**DATA SECTION:**
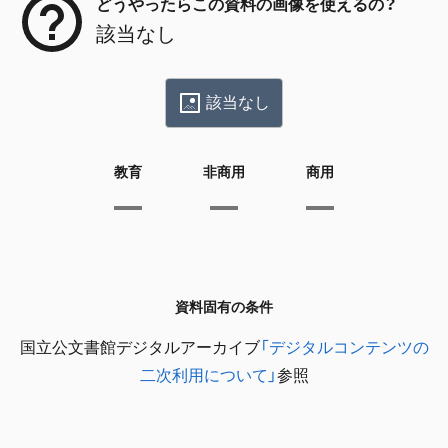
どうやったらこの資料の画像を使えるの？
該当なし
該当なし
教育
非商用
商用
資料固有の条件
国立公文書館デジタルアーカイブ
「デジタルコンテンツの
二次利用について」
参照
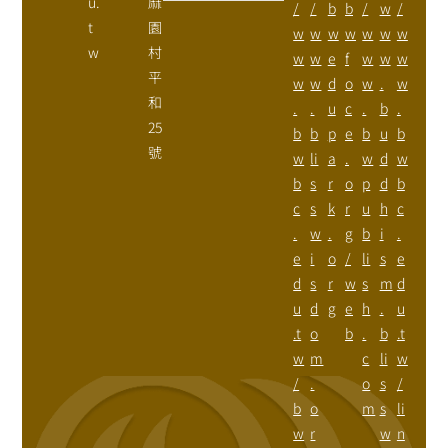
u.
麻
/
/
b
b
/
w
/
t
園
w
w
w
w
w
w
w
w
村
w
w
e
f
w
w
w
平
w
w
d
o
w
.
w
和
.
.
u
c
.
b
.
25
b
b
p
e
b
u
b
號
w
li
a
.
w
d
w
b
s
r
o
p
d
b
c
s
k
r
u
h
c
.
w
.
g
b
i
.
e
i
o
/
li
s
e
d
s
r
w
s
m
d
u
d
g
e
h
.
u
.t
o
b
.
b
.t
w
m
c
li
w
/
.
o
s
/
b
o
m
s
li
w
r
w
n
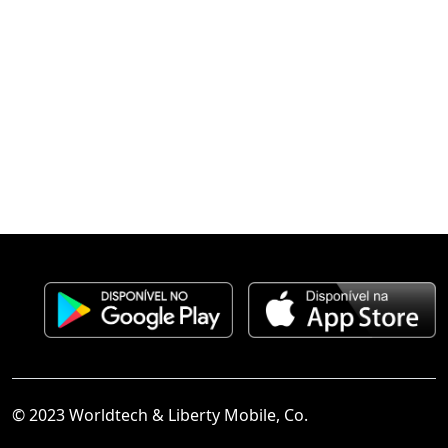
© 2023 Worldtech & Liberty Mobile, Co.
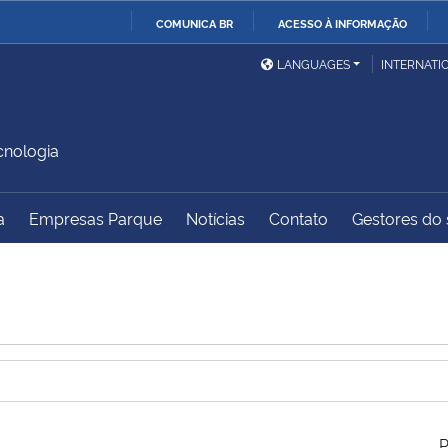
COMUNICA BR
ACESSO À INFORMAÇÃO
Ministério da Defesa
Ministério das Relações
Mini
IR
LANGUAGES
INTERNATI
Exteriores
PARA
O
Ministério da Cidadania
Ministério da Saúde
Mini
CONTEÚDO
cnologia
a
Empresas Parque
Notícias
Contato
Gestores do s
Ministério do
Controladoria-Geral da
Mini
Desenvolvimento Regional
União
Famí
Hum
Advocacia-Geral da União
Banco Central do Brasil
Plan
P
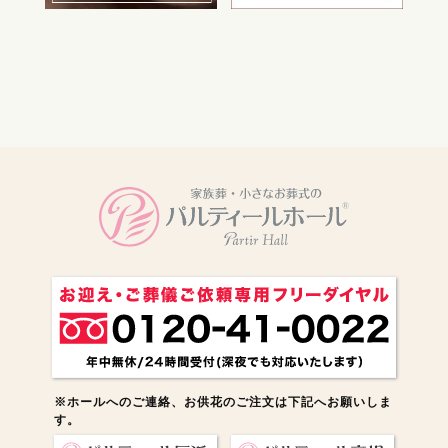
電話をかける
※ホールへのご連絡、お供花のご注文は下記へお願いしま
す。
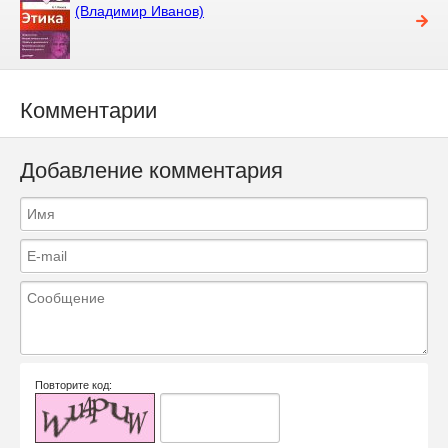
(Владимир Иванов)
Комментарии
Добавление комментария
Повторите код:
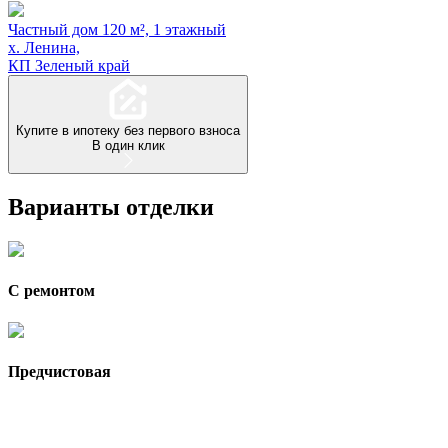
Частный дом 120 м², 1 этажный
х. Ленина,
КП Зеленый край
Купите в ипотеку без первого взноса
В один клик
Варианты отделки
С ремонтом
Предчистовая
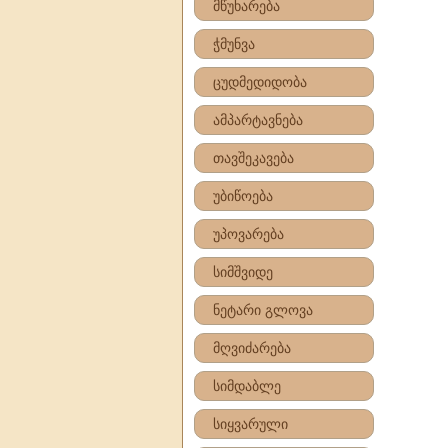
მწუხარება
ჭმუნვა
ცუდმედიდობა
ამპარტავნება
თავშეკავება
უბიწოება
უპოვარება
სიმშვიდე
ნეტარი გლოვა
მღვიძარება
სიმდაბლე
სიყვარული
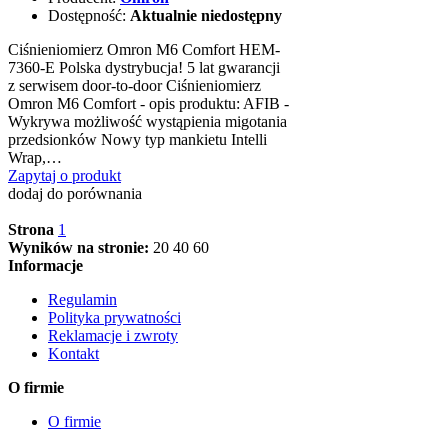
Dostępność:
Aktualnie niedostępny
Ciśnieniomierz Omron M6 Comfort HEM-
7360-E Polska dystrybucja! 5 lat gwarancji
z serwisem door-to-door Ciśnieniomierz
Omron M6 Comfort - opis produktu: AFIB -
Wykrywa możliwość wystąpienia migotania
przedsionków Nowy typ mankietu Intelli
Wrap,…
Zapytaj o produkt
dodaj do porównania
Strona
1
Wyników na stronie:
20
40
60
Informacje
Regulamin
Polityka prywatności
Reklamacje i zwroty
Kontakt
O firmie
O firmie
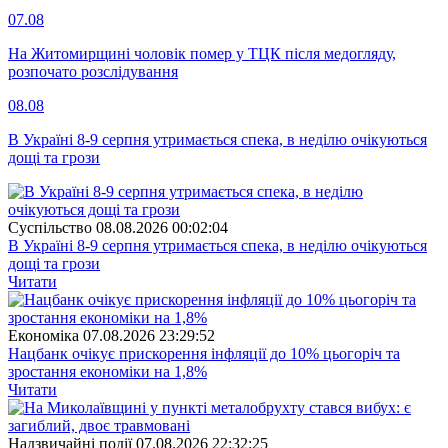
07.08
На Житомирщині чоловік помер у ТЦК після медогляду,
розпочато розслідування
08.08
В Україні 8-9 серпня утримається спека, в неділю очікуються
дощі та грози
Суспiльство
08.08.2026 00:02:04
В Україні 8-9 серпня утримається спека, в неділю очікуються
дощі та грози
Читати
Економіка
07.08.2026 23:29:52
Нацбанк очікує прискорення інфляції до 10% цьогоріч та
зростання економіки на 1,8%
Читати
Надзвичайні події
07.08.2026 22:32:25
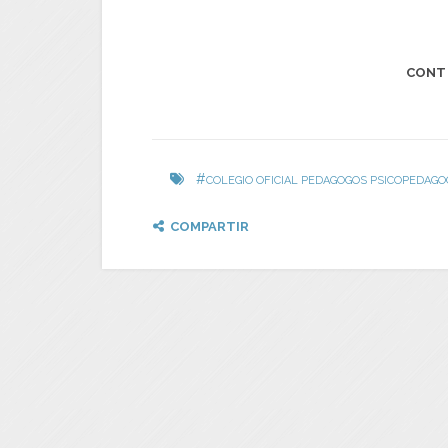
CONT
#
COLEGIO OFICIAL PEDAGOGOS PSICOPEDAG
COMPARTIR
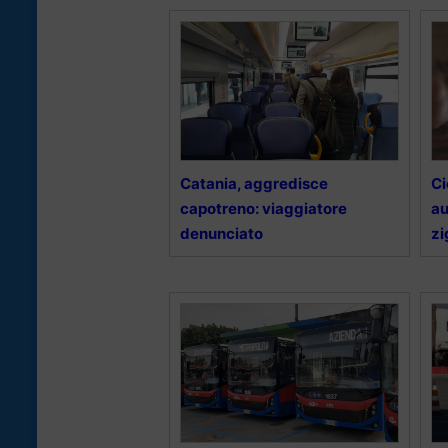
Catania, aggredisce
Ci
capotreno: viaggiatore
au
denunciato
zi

**EXERCISE DETAILS:** Each line from the one holding "Добавление комментария" through the last line of the records above must be duplicated exactly, and pictures must not be.

**RESULT FOR THIS TASK:**
Добавление комментария
Повторите код:
Частный дом 120 м², 1 этажный
х. Ленина,
КП Зеленый край
Купите в ипотеку без первого взноса
В один клик
Варианты отделки
С ремонтом
Предчистовая
მწუხარება
ჭმუნვა
ცუდმედიდობა
ამპარტავნება
თავშეკავება
უბიწოება
უპოვარება
სიმშვიდე
ნეტარი გლოვა
მღვიძარება
სიმდაბლე
სიყვარული
Dostępność:
Aktualnie niedostępny
Ciśnieniomierz Omron M6 Comfort HEM-
7360-E Polska dystrybucja! 5 lat gwarancji
z serwisem door-to-door Ciśnieniomierz
Omron M6 Comfort - opis produktu: AFIB -
Wykrywa możliwość wystąpienia migotania
przedsionków Nowy typ mankietu Intelli
Wrap,…
Zapytaj o produkt
dodaj do porównania
Strona
1
Wyników na stronie:
20
40
60
Informacje
Regulamin
Polityka prywatności
Reklamacje i zwroty
Kontakt
O firmie
O firmie
07.08
На Житомирщині чоловік помер у ТЦК після медогляду,
розпочато розслідування
08.08
В Україні 8-9 серпня утримається спека, в неділю очікуються
дощі та грози
Суспiльство
08.08.2026 00:02:04
В Україні 8-9 серпня утримається спека, в неділю очікуються
дощі та грози
Читати
Економіка
07.08.2026 23:29:52
Нацбанк очікує прискорення інфляції до 10% цьогоріч та
зростання економіки на 1,8%
Читати
Надзвичайні події
07.08.2026 22:32:25
CONT
#
COLEGIO OFICIAL PEDAGOGOS PSICOPEDAG
COMPARTIR
Catania, aggredisce
Ci
capotreno: viaggiatore
au
denunciato
zi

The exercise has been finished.